Sin ir más lejos

Barracones

La solución lejos de la vista no deja de ser una vergüenza por más que la maleza africana ayude a tapar carencias

José Vicente Astorga
JOSÉ VICENTE ASTORGA

Los barracones vuelven a la Facultad de Económicas, de donde nunca se fueron del todo. Contra la lógica de la mejora se instala la resignación para viajar cuarenta años en el Cuéntame de la UMA, una institución con deberes urbanísticos pendientes. La solución última al problema de espacio para los alumnos vuelve a ser reabrir un trastero que se daba por amortizado. El Ejido era ese arrabal de las ciudades medievales y aquí hay murallas insuperables aunque no se vean. Los barracones son pequeños, pero el problema que revelan no es menor.
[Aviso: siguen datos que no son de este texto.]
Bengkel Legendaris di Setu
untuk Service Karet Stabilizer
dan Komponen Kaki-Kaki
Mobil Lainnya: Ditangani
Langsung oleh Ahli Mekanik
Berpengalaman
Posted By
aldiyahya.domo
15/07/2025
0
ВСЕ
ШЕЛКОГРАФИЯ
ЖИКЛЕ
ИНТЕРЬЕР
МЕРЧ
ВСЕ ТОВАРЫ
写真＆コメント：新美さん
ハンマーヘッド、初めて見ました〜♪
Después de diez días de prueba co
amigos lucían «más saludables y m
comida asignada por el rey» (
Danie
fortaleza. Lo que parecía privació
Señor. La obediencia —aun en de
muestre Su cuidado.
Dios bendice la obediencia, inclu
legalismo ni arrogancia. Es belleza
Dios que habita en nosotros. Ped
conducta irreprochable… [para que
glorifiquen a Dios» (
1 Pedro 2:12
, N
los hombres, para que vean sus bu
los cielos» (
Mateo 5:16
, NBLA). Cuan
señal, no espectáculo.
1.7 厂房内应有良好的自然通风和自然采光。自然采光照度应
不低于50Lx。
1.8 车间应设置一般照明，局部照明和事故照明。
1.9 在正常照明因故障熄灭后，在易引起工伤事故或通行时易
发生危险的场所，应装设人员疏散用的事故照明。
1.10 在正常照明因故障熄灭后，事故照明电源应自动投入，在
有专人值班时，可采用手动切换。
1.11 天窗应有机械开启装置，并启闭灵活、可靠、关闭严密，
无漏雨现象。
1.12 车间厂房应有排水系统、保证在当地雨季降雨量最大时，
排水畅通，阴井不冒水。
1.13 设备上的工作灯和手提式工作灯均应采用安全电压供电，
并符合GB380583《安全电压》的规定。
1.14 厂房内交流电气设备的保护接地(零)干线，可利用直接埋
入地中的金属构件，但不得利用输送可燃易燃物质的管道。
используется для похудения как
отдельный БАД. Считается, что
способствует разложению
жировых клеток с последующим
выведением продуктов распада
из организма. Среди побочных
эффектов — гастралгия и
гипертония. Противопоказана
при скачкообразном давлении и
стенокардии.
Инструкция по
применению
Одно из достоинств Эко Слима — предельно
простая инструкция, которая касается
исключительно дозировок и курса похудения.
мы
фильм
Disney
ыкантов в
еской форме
Reabrirlos siempre estaba ahí como el peor horizonte posible cuando apenas avanza ese máster del desencuentro, menos ruidoso que otros, que mantiene al Ayuntamiento y la UMA sin cerrar asuntos en años. Urbanismo no dejó elevar una planta a Económicas aferrado a un futuro plan especial de El Ejido y por el momento aplica un castigo horroris causa que la institución no se merece. Ambas partes andan en un pulso preocupante, con un kilómetro de campus -metro incluido- con un lento calendario para urbanizar mientras el viejo campus no acaba de ser para la ciudad ni resuelve urgencias de espacio. El nuevo curso tendrá el ceremonial diario de la precariedad a escasos metros del edificio del Paraninfo, el salón reservado para las grandes ocasiones. Una solución lejos de la vista no deja de ser una vergüenza por mucho que la maleza africana ayude a tapar las carencias. Todo un fracaso de imagen, al alto precio de 250.000 euros, aunque se dé por hecho que la fumigación de mosquitos se abordará con la misma diligencia que la puesta a punto del aire acondicionado en los 'smartbarracones' mientras los edificios inteligentes toman forma en el campus de Teatinos. Es el inexplicable escenario que hace perder la fe en el progreso de la universidad y en su escaparate de vanguardia. El chabolismo educativo, con esa etiqueta de provisionalidad eternizada que da la tierra, vuelve como la falsa metáfora inevitable de una relativa masificación. Es un estrepitoso fracaso de imagen para la UMA, para la ciudad y para Económicas, su carrera más veterana, y para el que al menos le queda esa lectura positiva del éxito de matriculaciones y la demanda creciente para su oferta de grados, másteres y cursos.

El paisaje actualizado de los barracones me trae el remoto recuerdo de aquellos alumnos inaugurales de primero de Medicina, algunos de los cuales entraban por las ventanas a una improvisada 'facultad' instalada en el Hospital Civil con clases hasta la bandera. Era más rápido entrar así que hacerlo por la puerta. Ahora, el barracón vuelve como evidencia de que las vías para solucionar problemas de espacio siempre serán más improbables que el protocolo perfeccionado de la chapuza que viene para quedarse. Los barracones con wifi no cambiarán el mensaje último de precariedad e improvisación. Deseemos corta vida a estos contenedores, no sea que a alguien abogue por la tercera vía del máster no presencial de Cifuentes o del presentismo virtual del investigador Errejón para rebajar la necesidad de nuevas aulas.